His nephew (Yoshigorō II's son), Ichimura Kakitsu XVII (十七代目 市村家橘) is a veteran tachiyaku actor who is a member of the Tachibanaya house (as is his father) and who plays both aragoto and wagoto roles.

==Life and career==
Born into a kabuki family, the actor who would later be known as Nizaemon first took the stage in 1885, at the age of three, at the Chitose-za, under his birth name, Tōkichi Kataoka. His father, Kataoka Nizaemon X, died in 1895; young Tōkichi took on the name Tsuchinosuke the following year, becoming Kataoka Gadō IV several years later in 1901.

He frequently performed alongside Matsumoto Kōshirō VII and Ichimura Uzaemon XV, among others, and took part in many premiere and revival performances. He is said to have had a somewhat cold and gloomy acting style earlier in his career, when he frequently played alongside onnagata Onoe Baikō VI, though after Baikō's death, when Nizaemon came to more frequently act alongside Uzaemon XV, his style and apparent mood onstage brightened noticeably; this cold, gloomy personality would return, and served him well, however, as it suited perfectly the mood of certain sewamono roles and plays.

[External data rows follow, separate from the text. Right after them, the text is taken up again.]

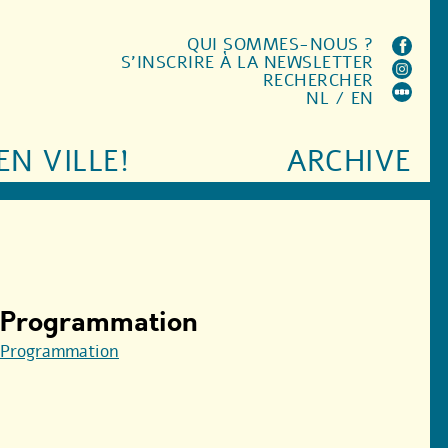
QUI SOMMES-NOUS ?
S'INSCRIRE À LA NEWSLETTER
RECHERCHER
NL
/
EN
EN VILLE!
ARCHIVE
Programmation
Programmation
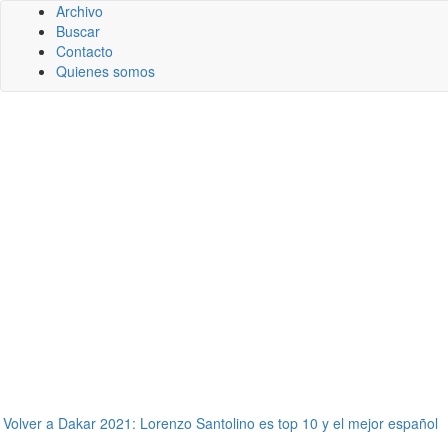
Archivo
Buscar
Contacto
Quienes somos
←
Volver a Dakar 2021: Lorenzo Santolino es top 10 y el mejor español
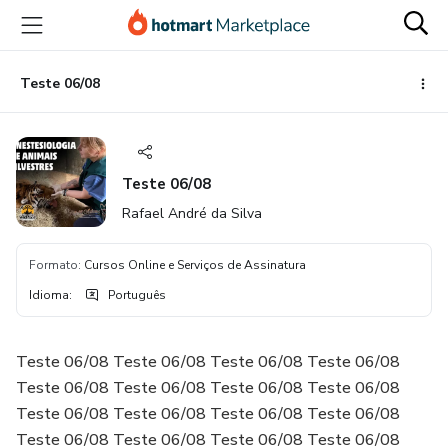
Ir
Ir
Ir
para
para
para
o
o
o
conteúdo
pagamento
rodapé
Teste 06/08
principal
Teste 06/08
Rafael André da Silva
Formato
:
Cursos Online e Serviços de Assinatura
Idioma
:
Português
Teste 06/08 Teste 06/08 Teste 06/08 Teste 06/08
Teste 06/08 Teste 06/08 Teste 06/08 Teste 06/08
Teste 06/08 Teste 06/08 Teste 06/08 Teste 06/08
Teste 06/08 Teste 06/08 Teste 06/08 Teste 06/08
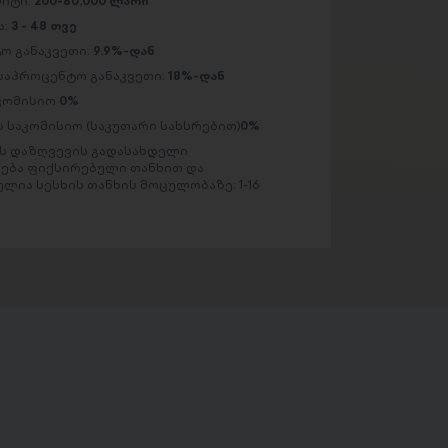
მიტი:
200-80,000 ლარი
ა:
3 - 48 თვე
ო განაკვეთი:
9.9%-დან
საპროცენტო განაკვეთი:
18%-დან
აკომისიო
0%
 საკომისიო (საკუთარი სახსრებით)
0%
 დაზღვევის გადასახდელი
ება ფიქსირებული თანხით და
ლია სესხის თანხის მოცულობაზე: 1-16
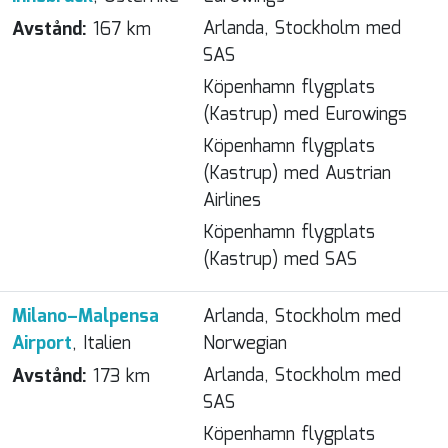
Arlanda, Stockholm med
Avstånd:
167 km
SAS
Köpenhamn flygplats
(Kastrup) med Eurowings
Köpenhamn flygplats
(Kastrup) med Austrian
Airlines
Köpenhamn flygplats
(Kastrup) med SAS
Milano–Malpensa
Arlanda, Stockholm med
Airport
, Italien
Norwegian
Arlanda, Stockholm med
Avstånd:
173 km
SAS
Köpenhamn flygplats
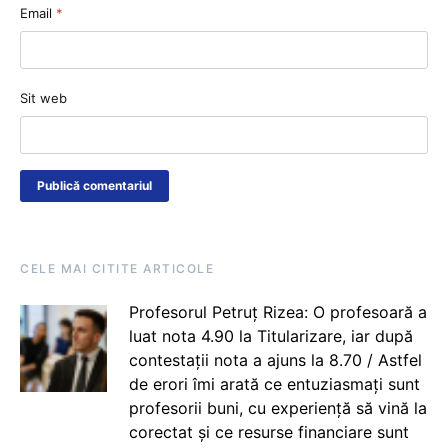
Email
*
Sit web
CELE MAI CITITE ARTICOLE
Profesorul Petruț Rizea: O profesoară a
luat nota 4.90 la Titularizare, iar după
contestații nota a ajuns la 8.70 / Astfel
de erori îmi arată ce entuziasmați sunt
profesorii buni, cu experiență să vină la
corectat și ce resurse financiare sunt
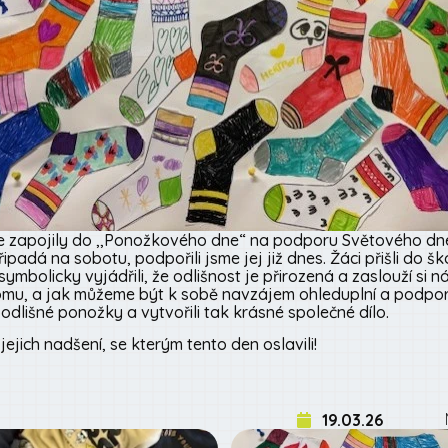
ny se zapojily do ,,Ponožkového dne“ na podporu Světového 
připadá na sobotu, podpořili jsme jej již dnes. Žáci přišli do 
bolicky vyjádřili, že odlišnost je přirozená a zaslouží si ná
mu, a jak můžeme být k sobě navzájem ohleduplní a podporov
, odlišné ponožky a vytvořili tak krásné společné dílo.
jich nadšení, se kterým tento den oslavili!
19.03.26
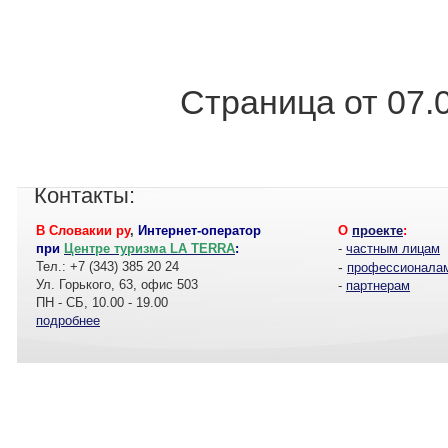
Страница от 07.
Контакты:
В Словакии ру
,
Интернет-оператор
О
проекте
:
при
Центре туризма LA TERRA
:
-
частным лицам
Тел.: +7 (343) 385 20 24
-
профессионала
Ул. Горького, 63, офис 503
-
партнерам
ПН - СБ, 10.00 - 19.00
подробнее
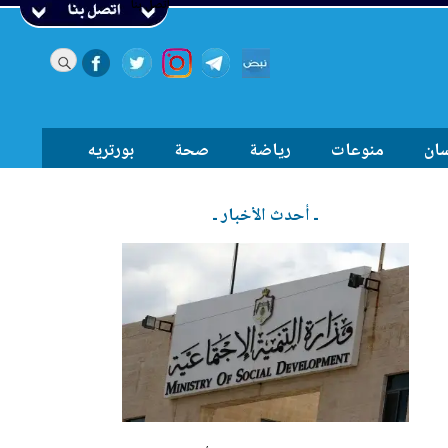
اتصل بنا
سان
منوعات
رياضة
صحة
بورتريه
ـ أحدث الأخبار ـ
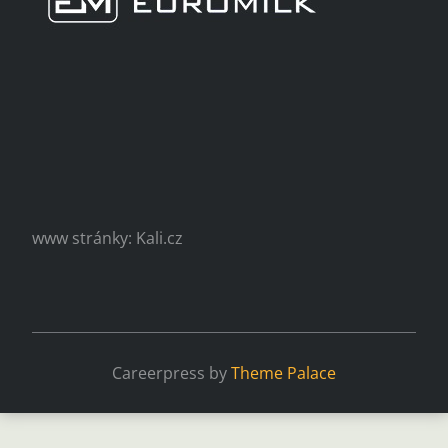
www stránky: Kali.cz
Careerpress by
Theme Palace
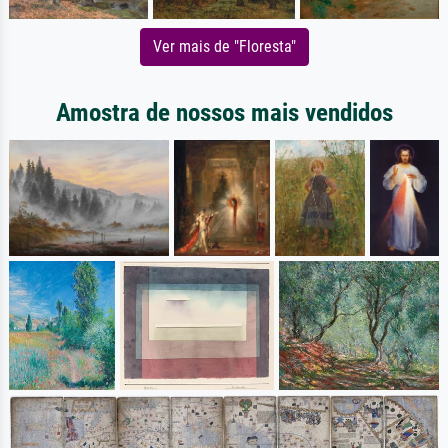
Ver mais de "Floresta"
Amostra de nossos mais vendidos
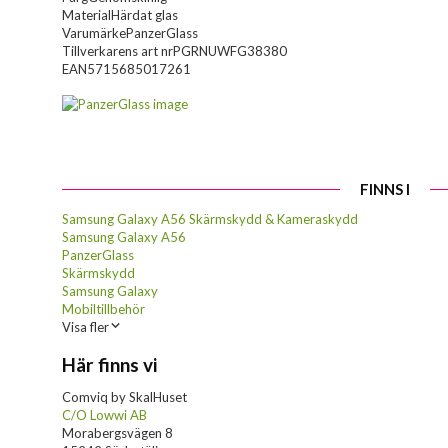
Material
Härdat glas
Varumärke
PanzerGlass
Tillverkarens art nr
PGRNUWFG38380
EAN
5715685017261
FINNS I
Samsung Galaxy A56 Skärmskydd & Kameraskydd
Samsung Galaxy A56
PanzerGlass
Skärmskydd
Samsung Galaxy
Mobiltillbehör
Visa fler
Här finns vi
Comviq by SkalHuset
C/O Lowwi AB
Morabergsvägen 8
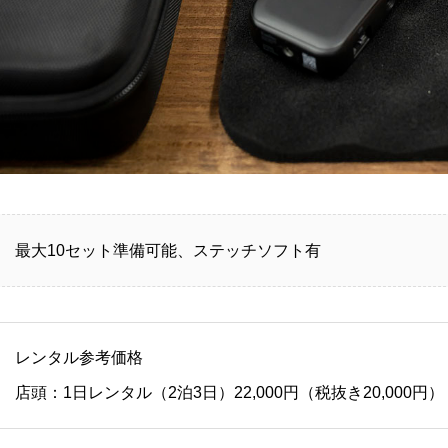
最大10セット準備可能、ステッチソフト有
レンタル参考価格
店頭：1日レンタル（2泊3日）22,000円（税抜き20,000円）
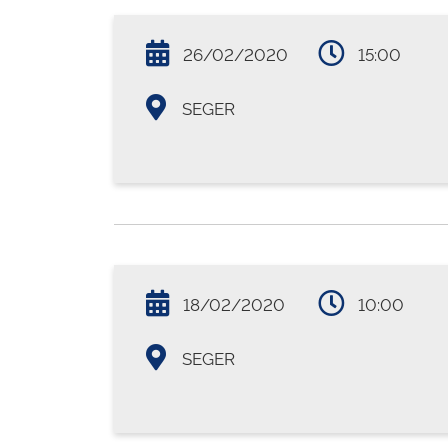
26/02/2020
15:00
SEGER
18/02/2020
10:00
SEGER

Gadō played a young Minamoto no Yoshitsune (known as Ushiwakamaru in the play) in the 1912 debut of the dance drama Hashi Benkei, and would play Yoshitsune again on many occasions in Kanjinchō.

He took the name Nizaemon in a shūmei (name succession) ceremony in January 1936. He came to specialize in onnagata roles, i.e. female roles, and those of refined, graceful noblemen such as Yoshitsune is often portrayed. He played the courtesan Agemaki, the chief female role in Sukeroku Yukari no Edo Zakura in a March 1938 performance at the Osaka Kabuki-za.

His life and career were cut short, however, when, on 16 March 1946, he and four others in his household were murdered by Toshiaki Iida, in the actor's home. Iida was a writer who had been living in a detached house on the actor's property. Like the great majority of Japanese in the early post-war, Iida was extremely poor and starving. On this particular day, a quarrel erupted between Nizaemon and Iida who envied and resented the actor's relatively lavish lifestyle; it ended with the writer killing Nizaemon, his wife, his infant son, and two maids (included his sister) with a hatchet.

Iida was arrested in Miyagi Prefecture on 30 March. Feeble-mindedness was accepted in the trial and he was sentenced to life imprisonment on 22 October 1947. He was paroled in the 1960s.